July 27, 2012

Can a New Kind of Fast Food Bring Healthy Green Eating To The Masses?


Mike Roberts, a former CEO of McDonalds, has a new restaurant called Lyfe Kitchen that he hopes will make fast food healthy and green. An excellent article in Wired details his plans, the heart of which is a stunning amount of technology that reinforces Matt Yglesias frequent point that the line between services and manufacturing is often blurry.


There’s the innovation their chicken supplier has made which cools slaughtered chickens using cool air rather than a pool of chlorinated water. This is apparently provides better food safety and is environmental because:

"You’re not mixing all these chickens in a bath of water, where contamination can occur. And you’re saving 30,000 gallons of water a day."

Then there is the technology of food preservation:


"Yesterday’s supply-chain infrastructure, the one that Roberts and his colleagues helped to perfect, was based on boxed patties and buns that had been treated with preservatives and designer enzymes.
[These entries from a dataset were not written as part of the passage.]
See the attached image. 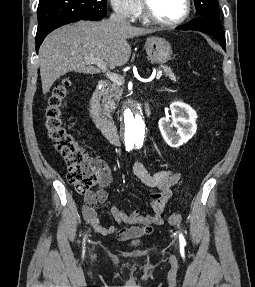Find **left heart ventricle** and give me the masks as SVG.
Instances as JSON below:
<instances>
[{"mask_svg":"<svg viewBox=\"0 0 255 287\" xmlns=\"http://www.w3.org/2000/svg\"><path fill=\"white\" fill-rule=\"evenodd\" d=\"M117 33H127V32H117ZM156 33H167V32H156ZM116 39H131V38H116ZM159 39V38H153ZM115 48H132V47H115ZM150 48H161V47H150Z\"/></svg>","mask_w":255,"mask_h":287,"instance_id":"obj_1","label":"left heart ventricle"}]
</instances>
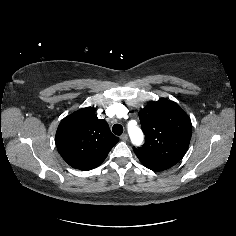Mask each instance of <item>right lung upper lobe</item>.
<instances>
[{
    "label": "right lung upper lobe",
    "instance_id": "right-lung-upper-lobe-1",
    "mask_svg": "<svg viewBox=\"0 0 236 236\" xmlns=\"http://www.w3.org/2000/svg\"><path fill=\"white\" fill-rule=\"evenodd\" d=\"M118 141L92 107L65 117L56 132V146L62 158L71 167L83 171L99 166Z\"/></svg>",
    "mask_w": 236,
    "mask_h": 236
}]
</instances>
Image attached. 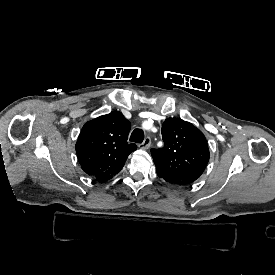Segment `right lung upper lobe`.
<instances>
[{"label":"right lung upper lobe","instance_id":"right-lung-upper-lobe-1","mask_svg":"<svg viewBox=\"0 0 275 275\" xmlns=\"http://www.w3.org/2000/svg\"><path fill=\"white\" fill-rule=\"evenodd\" d=\"M130 128V122L119 111L88 121L76 143L81 168L94 178L115 176L137 149L127 142Z\"/></svg>","mask_w":275,"mask_h":275}]
</instances>
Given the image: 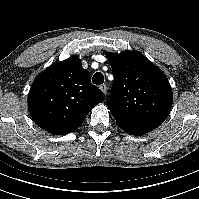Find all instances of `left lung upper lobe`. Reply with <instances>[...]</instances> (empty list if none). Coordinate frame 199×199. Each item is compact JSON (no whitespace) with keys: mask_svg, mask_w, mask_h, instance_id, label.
<instances>
[{"mask_svg":"<svg viewBox=\"0 0 199 199\" xmlns=\"http://www.w3.org/2000/svg\"><path fill=\"white\" fill-rule=\"evenodd\" d=\"M107 56L114 75L107 105L117 124L133 135L156 129L169 115L173 102L166 75L141 53Z\"/></svg>","mask_w":199,"mask_h":199,"instance_id":"obj_1","label":"left lung upper lobe"}]
</instances>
But new flash-freezing and high-pressure-pasteurization methods have enabled retailers like Lyfe to deliver dishes free of magnesium lactate, triammonium citrate, and other preservatives."

So what are the challenges holding it back? One of them is remaining organic. The menu for the restaurant involves a lot of root vegetables, which are difficult to supply organically due to the length of time they take to grow. Hopefully they will be willing to make sacrifices in the name of expanding their business, especially since the health and environmental benefits of organic foods are often exagerrated.


This model of fast food builds on the existing food system, as Tyler Cowen argued for in his recent book An Economist Gets Lunch. Rather than try to feed everyone using farmers markets and neighborhood gardens, this model utilizes the efficiency and technology that our modern food system is capable of producing. Even if this venture is not successful, I imagine something like this will be in the future.